***** EXERCISE INPUTS

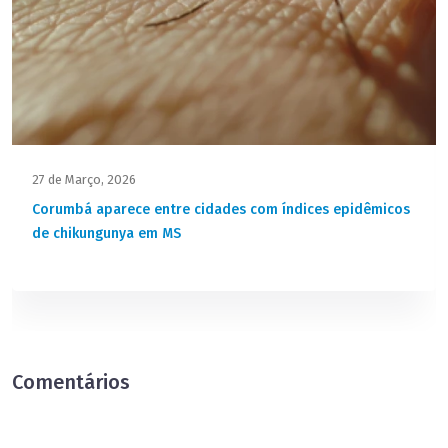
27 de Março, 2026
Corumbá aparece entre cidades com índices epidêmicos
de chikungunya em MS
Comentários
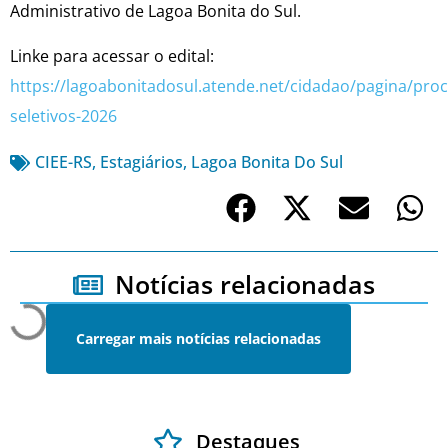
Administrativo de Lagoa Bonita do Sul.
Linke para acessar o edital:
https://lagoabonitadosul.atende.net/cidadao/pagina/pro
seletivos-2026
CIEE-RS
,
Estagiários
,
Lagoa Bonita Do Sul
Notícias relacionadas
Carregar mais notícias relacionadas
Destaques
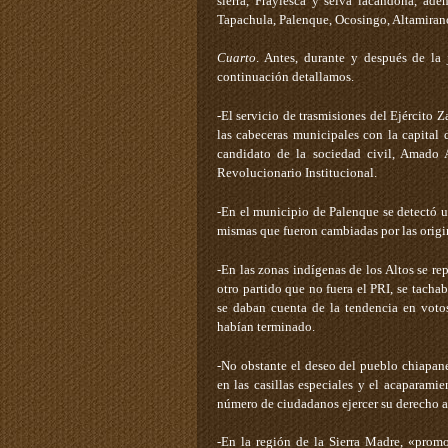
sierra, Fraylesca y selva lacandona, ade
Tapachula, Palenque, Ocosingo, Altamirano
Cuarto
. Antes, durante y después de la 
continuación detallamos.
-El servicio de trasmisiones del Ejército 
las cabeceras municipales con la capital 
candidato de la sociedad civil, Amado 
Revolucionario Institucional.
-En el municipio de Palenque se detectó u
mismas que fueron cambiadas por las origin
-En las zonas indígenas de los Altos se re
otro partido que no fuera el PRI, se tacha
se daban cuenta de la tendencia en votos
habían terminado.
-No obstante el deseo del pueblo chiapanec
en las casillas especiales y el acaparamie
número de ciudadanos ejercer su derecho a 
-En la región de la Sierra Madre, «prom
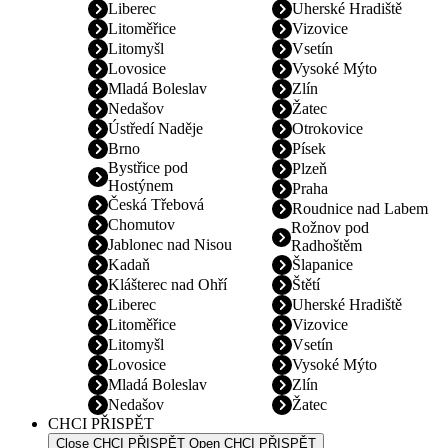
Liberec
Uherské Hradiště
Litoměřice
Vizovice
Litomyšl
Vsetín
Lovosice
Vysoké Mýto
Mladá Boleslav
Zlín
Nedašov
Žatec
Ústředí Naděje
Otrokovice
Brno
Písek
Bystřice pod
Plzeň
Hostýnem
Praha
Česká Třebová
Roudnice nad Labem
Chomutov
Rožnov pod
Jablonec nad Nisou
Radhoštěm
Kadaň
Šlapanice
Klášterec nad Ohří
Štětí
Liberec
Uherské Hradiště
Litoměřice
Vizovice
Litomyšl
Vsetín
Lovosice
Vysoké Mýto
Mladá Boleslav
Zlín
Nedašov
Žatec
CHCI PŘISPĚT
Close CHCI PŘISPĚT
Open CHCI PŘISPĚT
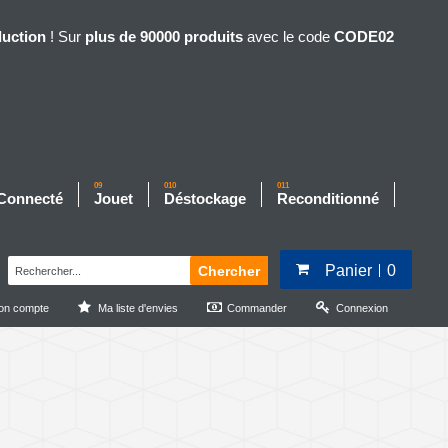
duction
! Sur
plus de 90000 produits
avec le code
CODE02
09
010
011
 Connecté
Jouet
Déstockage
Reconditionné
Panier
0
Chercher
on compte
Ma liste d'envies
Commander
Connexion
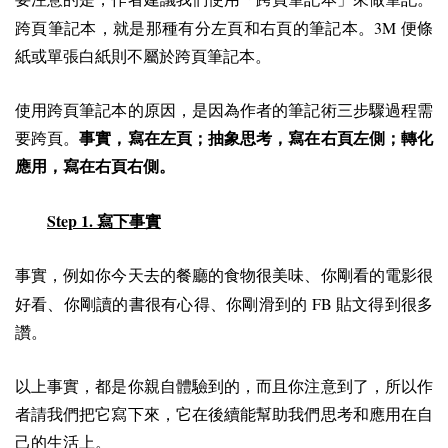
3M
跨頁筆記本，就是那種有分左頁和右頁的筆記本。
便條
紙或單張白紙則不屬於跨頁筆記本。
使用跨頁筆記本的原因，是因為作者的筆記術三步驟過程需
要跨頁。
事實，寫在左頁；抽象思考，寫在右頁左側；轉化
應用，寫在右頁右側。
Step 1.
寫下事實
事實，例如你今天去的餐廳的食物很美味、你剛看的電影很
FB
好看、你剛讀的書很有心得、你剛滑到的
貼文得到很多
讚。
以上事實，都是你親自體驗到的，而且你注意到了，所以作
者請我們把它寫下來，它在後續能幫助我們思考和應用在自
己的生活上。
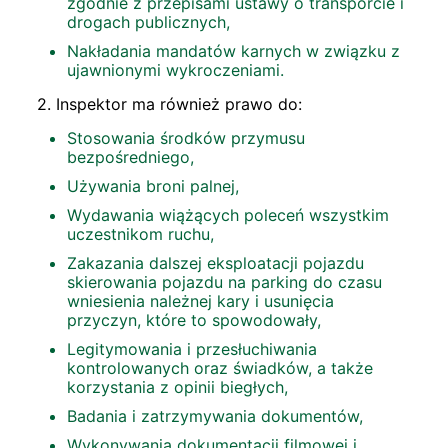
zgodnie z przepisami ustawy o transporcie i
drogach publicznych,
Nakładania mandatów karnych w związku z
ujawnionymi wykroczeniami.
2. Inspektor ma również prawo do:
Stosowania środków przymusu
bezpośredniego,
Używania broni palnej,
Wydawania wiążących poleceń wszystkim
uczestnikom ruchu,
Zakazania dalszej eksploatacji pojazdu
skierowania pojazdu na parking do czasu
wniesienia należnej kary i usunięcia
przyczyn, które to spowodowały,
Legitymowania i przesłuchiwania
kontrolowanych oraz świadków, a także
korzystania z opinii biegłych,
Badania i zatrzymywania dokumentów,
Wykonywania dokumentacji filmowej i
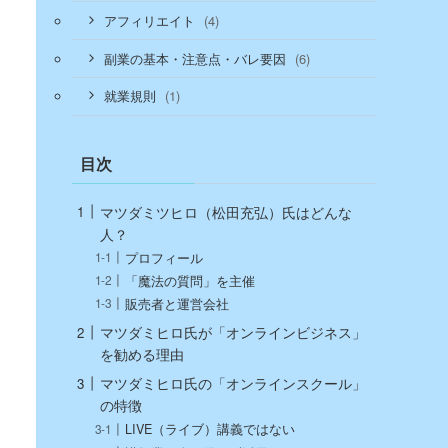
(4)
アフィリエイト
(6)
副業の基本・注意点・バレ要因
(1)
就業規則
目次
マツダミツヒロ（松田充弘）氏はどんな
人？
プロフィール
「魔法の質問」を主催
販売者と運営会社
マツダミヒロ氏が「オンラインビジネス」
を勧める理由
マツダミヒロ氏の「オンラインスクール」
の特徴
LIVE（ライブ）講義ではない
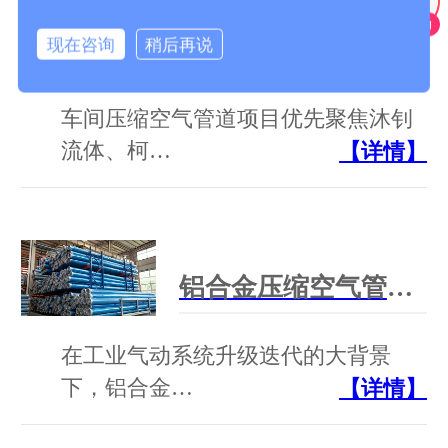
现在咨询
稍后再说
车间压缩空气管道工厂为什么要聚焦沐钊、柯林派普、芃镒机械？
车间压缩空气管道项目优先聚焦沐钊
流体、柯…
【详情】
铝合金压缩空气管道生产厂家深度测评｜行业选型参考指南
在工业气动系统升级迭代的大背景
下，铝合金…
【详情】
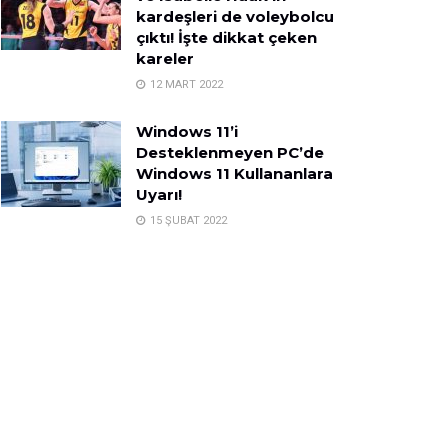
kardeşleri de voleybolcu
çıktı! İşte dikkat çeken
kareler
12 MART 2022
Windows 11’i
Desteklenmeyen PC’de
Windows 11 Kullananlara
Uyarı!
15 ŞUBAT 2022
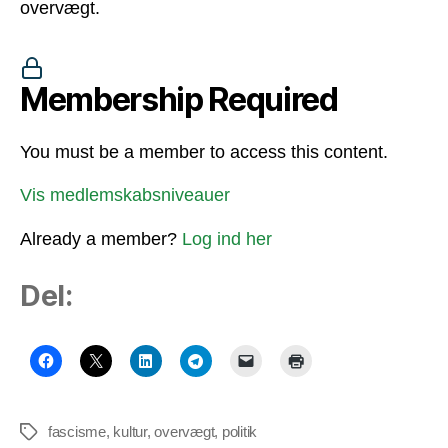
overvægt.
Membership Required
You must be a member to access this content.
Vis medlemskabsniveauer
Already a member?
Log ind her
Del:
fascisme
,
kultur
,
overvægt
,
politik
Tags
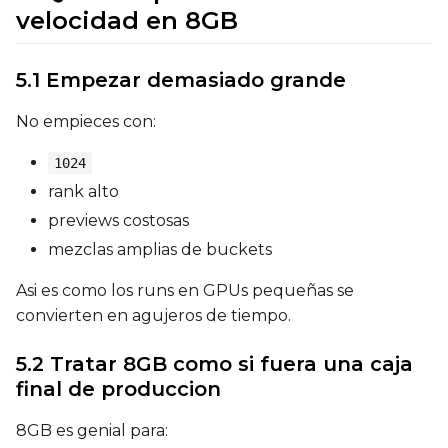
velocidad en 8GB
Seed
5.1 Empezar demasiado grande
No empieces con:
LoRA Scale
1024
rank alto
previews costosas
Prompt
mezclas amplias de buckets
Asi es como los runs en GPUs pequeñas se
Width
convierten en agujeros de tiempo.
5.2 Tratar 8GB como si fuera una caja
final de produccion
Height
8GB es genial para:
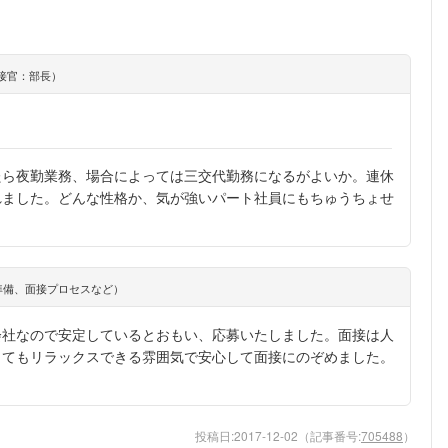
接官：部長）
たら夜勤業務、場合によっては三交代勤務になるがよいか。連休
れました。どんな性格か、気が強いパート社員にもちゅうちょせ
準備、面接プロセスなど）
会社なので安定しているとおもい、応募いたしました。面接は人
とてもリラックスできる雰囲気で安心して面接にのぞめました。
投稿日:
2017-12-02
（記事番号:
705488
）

**********

## DIRECTIONS FOR THIS TASK
No picture is to be printed. Output exactly the lines above from the line containing "Already a member?" through the line containing "convierten en agujeros de tiempo.".

## RESPONSE
Already a member?
Log ind her
Del:
fascisme
,
kultur
,
overvægt
,
politik
Tags
velocidad en 8GB
Seed
5.1 Empezar demasiado grande
No empieces con:
LoRA Scale
1024
rank alto
previews costosas
Prompt
mezclas amplias de buckets
Asi es como los runs en GPUs pequeñas se
Width
convierten en agujeros de tiempo.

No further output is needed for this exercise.